Small was charged with second degree assault of a police officer, faced a $2,500 fine, and up to ten years in prison, but it was announced shortly after Beck's program concluded that all charges have been dropped.
But that wasn't all that shocked Beck.
"Where were the teachers as he was being removed? You know, the ones who always teach about how it's wrong to bully people?" he asked. "Did not one person have the decency to stay stop, up there on the board?"
"We have seen in the past few months teachers stand up for a colleague who raped an 8th grade student, but the teachers don't stand up against this?" he added.
As Small was being pushed out of the room, he expressed shock at how the crowd was sitting there like "cattle," urging them to "question these people."

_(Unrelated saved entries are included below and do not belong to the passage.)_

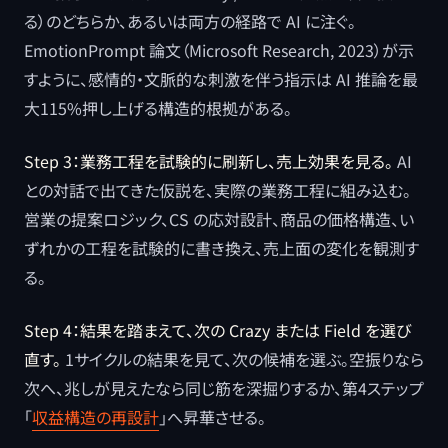
る）のどちらか、あるいは両方の経路で AI に注ぐ。
EmotionPrompt 論文（Microsoft Research, 2023）が示
すように、感情的・文脈的な刺激を伴う指示は AI 推論を最
大115%押し上げる構造的根拠がある。
Step 3：業務工程を試験的に刷新し、売上効果を見る。
AI
との対話で出てきた仮説を、実際の業務工程に組み込む。
営業の提案ロジック、CS の応対設計、商品の価格構造、い
ずれかの工程を試験的に書き換え、売上面の変化を観測す
る。
Step 4：結果を踏まえて、次の Crazy または Field を選び
直す。
1サイクルの結果を見て、次の候補を選ぶ。空振りなら
次へ、兆しが見えたなら同じ筋を深掘りするか、第4ステップ
「
収益構造の再設計
」へ昇華させる。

Beck agreed: "Time to get out of the herd, because you're being led to slaughter. Perhaps people were afraid to speak because they were afraid of being dragged off by a police officer...And when nobody is there to stand up for you, it's because you weren't there to stand there for everybody else that was dragged off."
Beck told his viewers to mark the day in their journals, and that it really doesn't matter if Small goes to jail or not, the damage has been done.
"Did people learn their lesson?" he asked. "It's dictatorship 101 -- make someone an example, and the rest will stay in line."
He said thousands should show up at the area's next Common Core meeting, though he doubts that will happen.
Beck brought in two local activists who were at the event in Maryland where Small was arrested, Ann Miller -- who took the video -- and Cindy Sharretts, who was sitting a few seats behind Small.
The two remarked that nothing was taken out of context -- Small was not making a disturbance before the video began, for instance, and that they think many likely regretted not having stood up.
"Everybody has those moments where you think, in hindsight, I should have done this, I should have said that," Miller said. "I think a lot of us had a learning moment that evening."
They added, however, that they didn't know at the time that the man was being arrested; they just thought he was being escorted out of the room.
"Parents really need to understand how political our school system is," Miller urged. "We think that we're working together, parents and teachers...[but] it's a top-down power structure, and then you throw in money, which is Common Core."
"In Maryland, we received a quarter of a [billion] dollars when we adopted Common Core three years ago," she said. "Now in that time, we've had an information blackout. We didn't even know we adopted it..."
Beck noted that if a private company treated people in such a way, "you'd sell your stock and get out." But you can't when it's the government. More than that, you turn your kids over to them for the majority of the day.
Kyle Olson of the the Education Action Group, who joined later in the program, told Beck: "This moment right now is a call to arms against Common Core, against this thug bureaucracy that we're seeing right now, and it's critical that people stand up and fight back."